A preliminary cease fire, in the ongoing Second Intifada conflict, had already been in place for a week at the time of the shooting; in the wake of the 1 June 2001 Dolphinarium discotheque massacre, Arafat had unilaterally declared a one-sided ceasefire in order to avert what was expected to be a massive Israeli response to the mass-death bombing. The one-sided cease fire in response to the Dolphinarium massacre followed a one-sided cease-fire declared by Ariel Sharon on 22 May.

The shooting was noted for taking place "as Mr. Arafat was meeting with" C.I.A. director George Tenet to discuss yet another ceasefire. As they met, Palestinian demonstrators marched through the streets of Ramallah demanding that Arafat not sign the cease fire agreement.

Prior to this murder Palestinian leader Marwan Barghouti had repeatedly and publicly stated that the cease-fire being negotiated by Tenet as well as the unilateral one-sided Arafat ceasefire would apply only to areas under Palestinian control, asserting that Fatah would continue to ambush Israeli settlers until they leave the Israeli-occupied territories. The Israeli court verdict effectively removed Arafat's only political rival.
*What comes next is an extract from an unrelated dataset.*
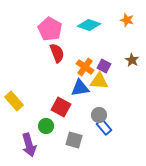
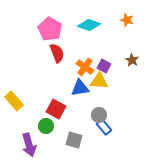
red square: moved 5 px left, 2 px down
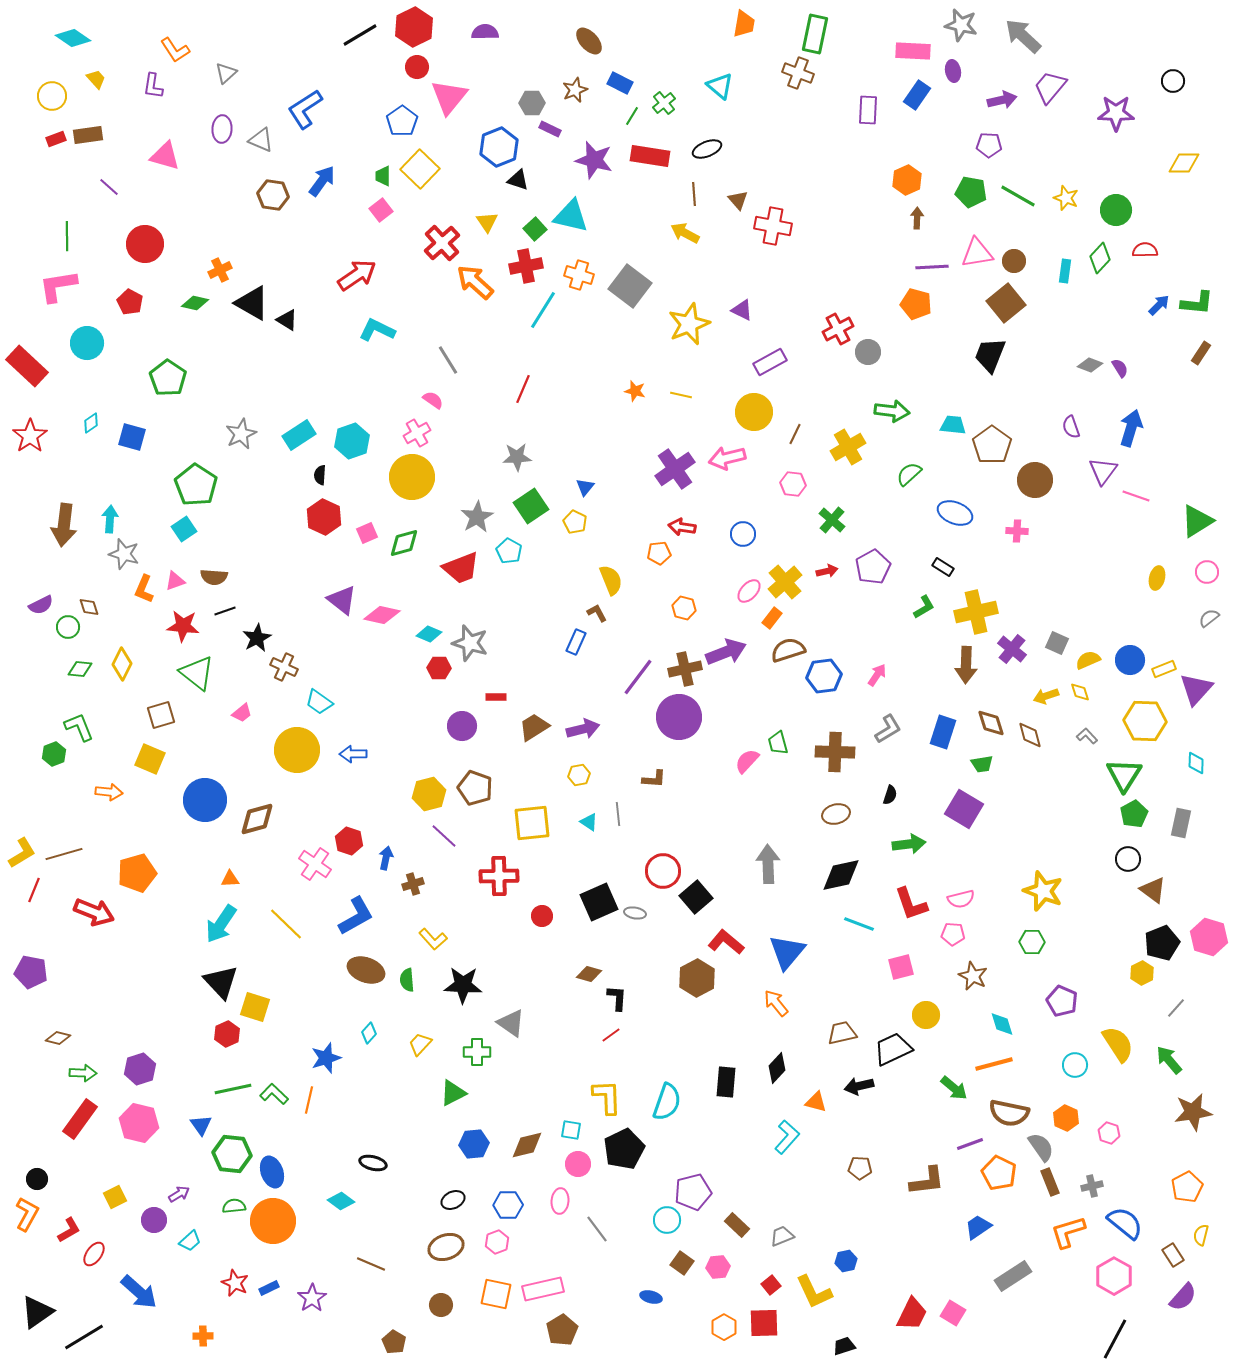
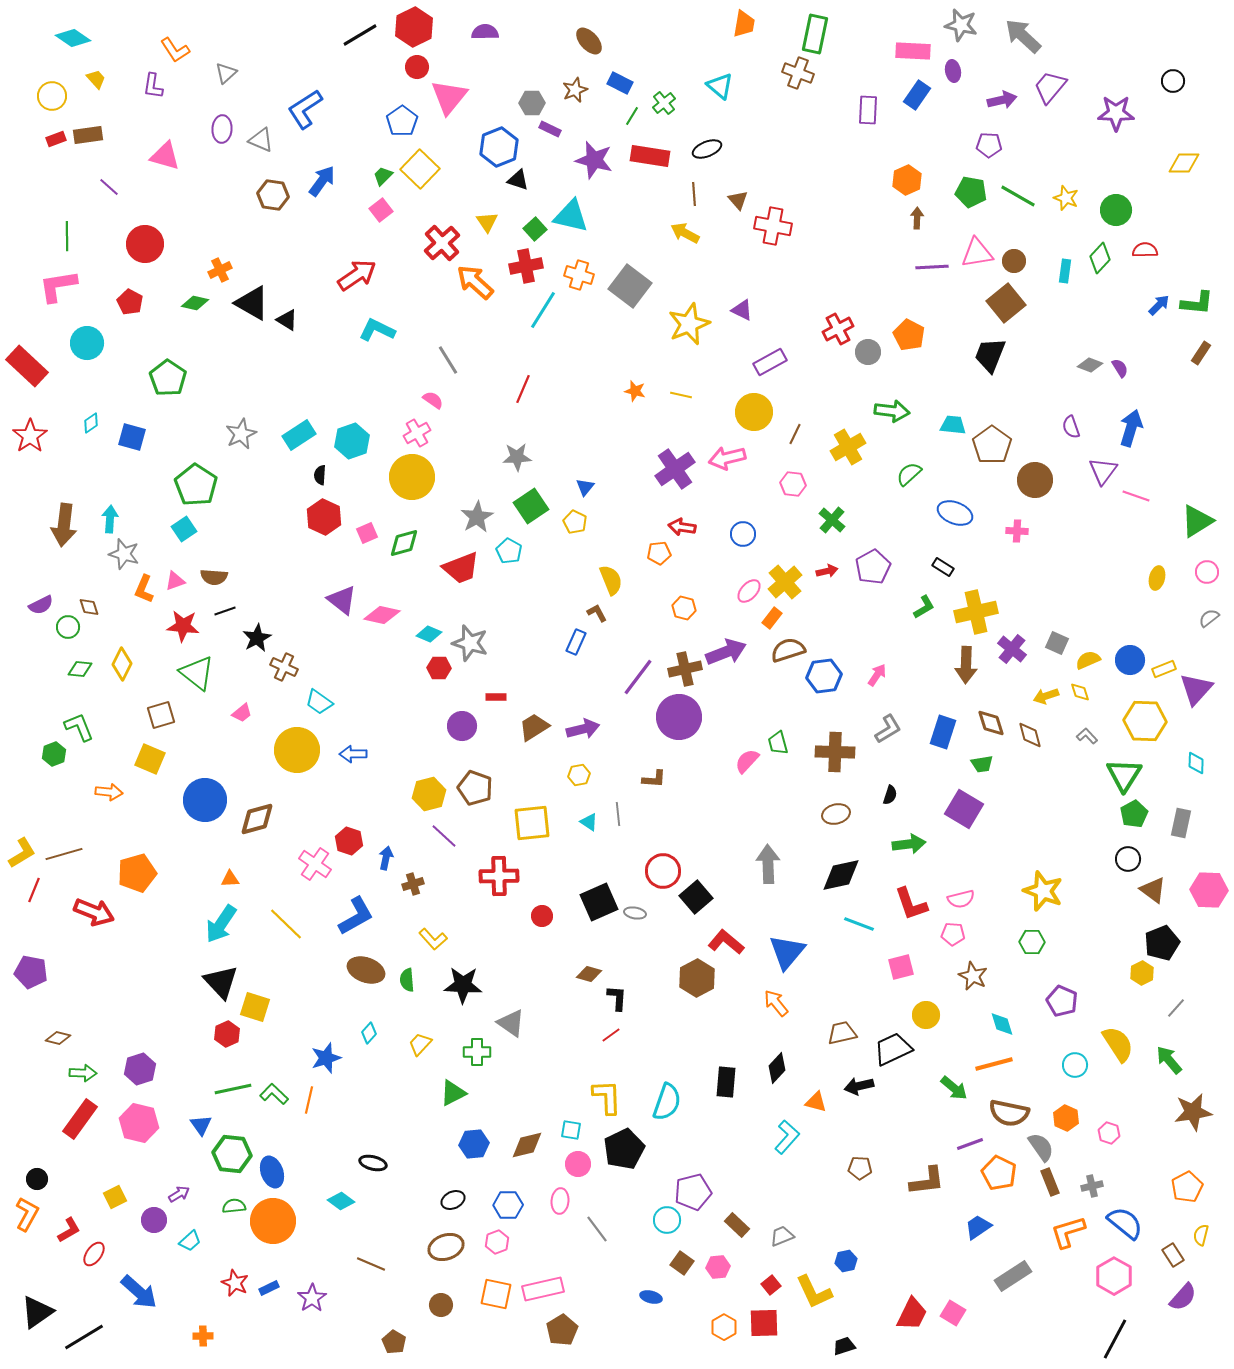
green trapezoid at (383, 176): rotated 45 degrees clockwise
orange pentagon at (916, 304): moved 7 px left, 31 px down; rotated 12 degrees clockwise
pink hexagon at (1209, 937): moved 47 px up; rotated 15 degrees counterclockwise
===Accusations and denials of responsibility===
Soon after the attack, Israel's Security Agency alleged that Marwan Barghouti was behind the murder of Georgios Tsibouktzakis, stating that it had arrested and interrogated two suspects who said that Barghouti helped them obtain their guns and confessed to shooting the Abbot. The 2 were said to be part of Force 17, a Fatah commando unit. Barghouti denied the allegation, denied knowing the two suspects, and accused "Israeli settlers" of killing Tsibouktzakis.

===Legal proceedings===
In 2003, Ismael Hassin Radeida, a 22-year-old member of an armed faction of Fatah, was convicted of shooting and killing Fr Germanos. Radeida told the court he had killed the priest in error, having intended to kill Jews driving along the road.

Palestinian leader Marwan Barghouti was convicted of murder in 2004 for having directed the attack. Barghouti had been a popular candidate to lead the Palestinian Authority; however, the position could not be filled effectively from prison and the Israeli authorities had announced that the conviction as well as four other counts of murder for which he had been convicted, precluded his release, stating "The man was sentenced to five life terms for the murder of Israelis... This is not a political issue, but a purely legal one."

The Israeli government refused to release Barghouti as part of the 2011 Gilad Shalit prisoner exchange.

===Responses===
- Israeli Deputy Internal Security Minister Gideon Ezra called for all discussions with Palestinian Authority Chairman Yasser Arafat to cease until there was a halt in the terrorist attacks.
- The Palestinian diplomatic mission in Greece denied that Palestinians shot Fr. Georgios.
- The Palestinian Authority Ministry of Information issued an official denial of Palestinian involvement with the shooting, accusing "Israeli settlers" of carrying out the crime.
- The Palestinian Authority also issued a statement claiming that the Greek Orthodox Church holds "Israeli settlers" responsible for shooting the Father Georgios.